Does anyone know of a good way of demonstrating why the $\displaystyle \frac{\sqrt4}{2},\frac{\sqrt3}{2},\frac{\sqrt2}{2} ,\frac{\sqrt1}{2}$ pattern occurs in the coordinates of the unit circle?
Does anyone know of a good way of demonstrating why the $\displaystyle \frac{\sqrt4}{2},\frac{\sqrt3}{2},\frac{\sqrt2}{2} ,\frac{\sqrt1}{2}$ pattern occurs in the coordinates of the unit circle?
Try squaring each number.
$\displaystyle \sin^2 0^{\circ} = \frac{0}{4}$
$\displaystyle \sin^2 30^{\circ} = \frac{1}{4}$
$\displaystyle \sin^2 45^{\circ} = \frac{2}{4}$
$\displaystyle \sin^2 60^{\circ} = \frac{3}{4}$
$\displaystyle \sin^2 90^{\circ} = \frac{4}{4}$
I don't understand what you mean by that "pattern occurs in the coordinates of the unit circle". Every number from -1 to 1 occurs as a coordinate of a point on the unit circle.
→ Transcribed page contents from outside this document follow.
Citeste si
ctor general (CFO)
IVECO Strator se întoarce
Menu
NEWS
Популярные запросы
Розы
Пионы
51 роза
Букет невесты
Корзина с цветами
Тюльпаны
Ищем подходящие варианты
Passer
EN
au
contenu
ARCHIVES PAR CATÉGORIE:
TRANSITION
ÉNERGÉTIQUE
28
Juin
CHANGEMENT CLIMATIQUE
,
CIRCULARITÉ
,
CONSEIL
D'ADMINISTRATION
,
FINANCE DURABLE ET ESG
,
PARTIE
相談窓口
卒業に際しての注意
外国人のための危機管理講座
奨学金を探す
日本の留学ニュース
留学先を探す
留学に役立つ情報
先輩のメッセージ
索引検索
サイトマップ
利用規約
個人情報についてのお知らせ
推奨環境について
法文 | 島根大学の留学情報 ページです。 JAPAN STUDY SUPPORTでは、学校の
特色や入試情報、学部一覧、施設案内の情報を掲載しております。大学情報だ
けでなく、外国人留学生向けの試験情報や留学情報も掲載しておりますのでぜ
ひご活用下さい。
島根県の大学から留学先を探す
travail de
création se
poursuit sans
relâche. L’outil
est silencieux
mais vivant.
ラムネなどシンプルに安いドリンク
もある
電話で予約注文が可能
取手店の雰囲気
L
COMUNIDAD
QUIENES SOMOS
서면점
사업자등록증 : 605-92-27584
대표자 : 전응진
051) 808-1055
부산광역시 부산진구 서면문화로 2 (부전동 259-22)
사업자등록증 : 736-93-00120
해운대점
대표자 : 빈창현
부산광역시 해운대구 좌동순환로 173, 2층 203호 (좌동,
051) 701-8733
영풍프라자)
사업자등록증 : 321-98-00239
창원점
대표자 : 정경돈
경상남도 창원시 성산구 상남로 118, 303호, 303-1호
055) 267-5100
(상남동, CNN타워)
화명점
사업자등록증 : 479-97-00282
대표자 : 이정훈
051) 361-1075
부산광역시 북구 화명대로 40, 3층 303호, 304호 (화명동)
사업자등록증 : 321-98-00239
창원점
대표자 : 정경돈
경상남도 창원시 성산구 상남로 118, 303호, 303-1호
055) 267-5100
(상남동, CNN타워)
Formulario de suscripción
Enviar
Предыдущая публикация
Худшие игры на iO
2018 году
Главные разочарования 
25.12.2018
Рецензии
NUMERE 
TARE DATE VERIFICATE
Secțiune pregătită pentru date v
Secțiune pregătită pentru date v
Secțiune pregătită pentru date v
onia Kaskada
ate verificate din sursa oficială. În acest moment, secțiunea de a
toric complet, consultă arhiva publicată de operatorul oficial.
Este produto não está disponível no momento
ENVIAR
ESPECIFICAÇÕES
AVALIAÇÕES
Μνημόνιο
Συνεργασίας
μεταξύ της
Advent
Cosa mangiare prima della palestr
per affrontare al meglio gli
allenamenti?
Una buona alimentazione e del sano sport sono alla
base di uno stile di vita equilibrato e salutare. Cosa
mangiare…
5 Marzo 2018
What "pattern" are you talking about?
correct.
I was wondering if anything can be done similar to the spiral of theodorus
but obviously since we don't have the pattern occuring in the hypotenuse, I then wondered if it had something to do with 15 degree angle increases but realized that's not such a nice pattern since increasing from 0 to 30 requires two 15 degree increases which produces the same effect on $\displaystyle cos\theta$ as only 1 15 degree increase from 30 to 45.